In fact, simply calling Invalidate on the tree causes it to update all of its checkboxes, as does just mousing over its area. This suggests to me that its data is already up to date, and the only thing that is missing is the repaint event.
Have I missed something?
Hi Aaron,
aaronsher said:Thanks, but my understanding is that BindingList<T> will automatically subscribe to the PropertyChanged event of any objects added to it (as per the example at http://msdn.microsoft.com/en-us/library/system.componentmodel.inotifypropertychanged.aspx).
I was not aware of that. But it's not happening here. You can hook the ListChanged event of the collection class yourself and see that it never gets called. There's nothing the tree can do about that.
aaronsher said:Could the problem be that I've actually got two levels of lists? In order to get the tree to show two levels, I have to actually provide it three levels of data, meaning that I have a list containing a list containing objects. If the BindingList behaves as I expect, it will catch the property-changed notifications from the Customer objects and translate them into events through its IBindingList interface, but maybe the outer list won't transfer those to the tree view?
Since it's not working on the root level, I doubt it has anything to do with the levels.
aaronsher said:However, after a bit more thought, there's a problem with your suggestion of what's going on. If the problem were that the event was getting dropped, then the tree view would have no reason to query the property at all, ever, so the checkbox wouldn't get updated until something else occurred (like a selection in the tree). Right?
No, my suggestion is completely consistent with that is happening here. The tree is not getting notified that anything changed so it's not updating it's display. When you mouse over the cell or you call Invalidate, then tree re-paints the cell and gets the values from the data source again, anyway.
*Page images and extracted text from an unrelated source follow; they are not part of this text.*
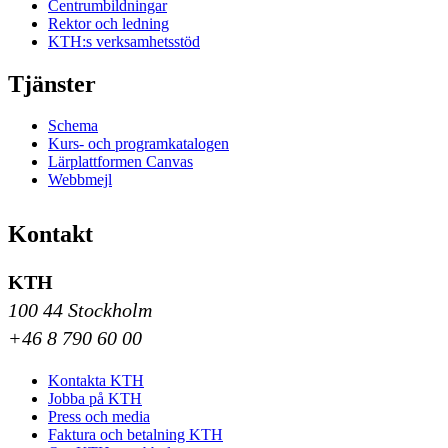
Centrumbildningar
Rektor och ledning
KTH:s verksamhetsstöd
Tjänster
Schema
Kurs- och programkatalogen
Lärplattformen Canvas
Webbmejl
Kontakt
KTH
100 44 Stockholm
+46 8 790 60 00
Kontakta KTH
Jobba på KTH
Press och media
Faktura och betalning KTH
After looking at the sample again, I'm a bit confused. I think the problem here is probably that you are using BindingList<Object> instead of BindingList<Customer>.
But I'm not sure why you are using Object or why you are adding a collection into the collection. In fact, I'm surprised that this code works at all - this data structure is really odd.
It seems to me that you should be definining your Customer object to return a CustomerCollection of child items. Then you root BindingList contains individual Customer items, each of this has a collection of child items. That way the CustomerCollection can derive from BindingList<Customer> and I bet that fixes the issue of the property change notifications.
The reason that it's a BindingList<Object> is so that I can have a multilevel tree of objects. In other words, I want to be able to have a CustomerCollection of CustomerCollections of Customers (this is analogous to something that I'm doing in my real code, I don't claim it makes sense in this context).
If I define CustomerCollection as BindingList<Customer>, then I can't have collections of collections. How would you suggest that I define a multilevel data structure to which I can bind the tree?
I'll investigate why the ListChanged event is not being fired.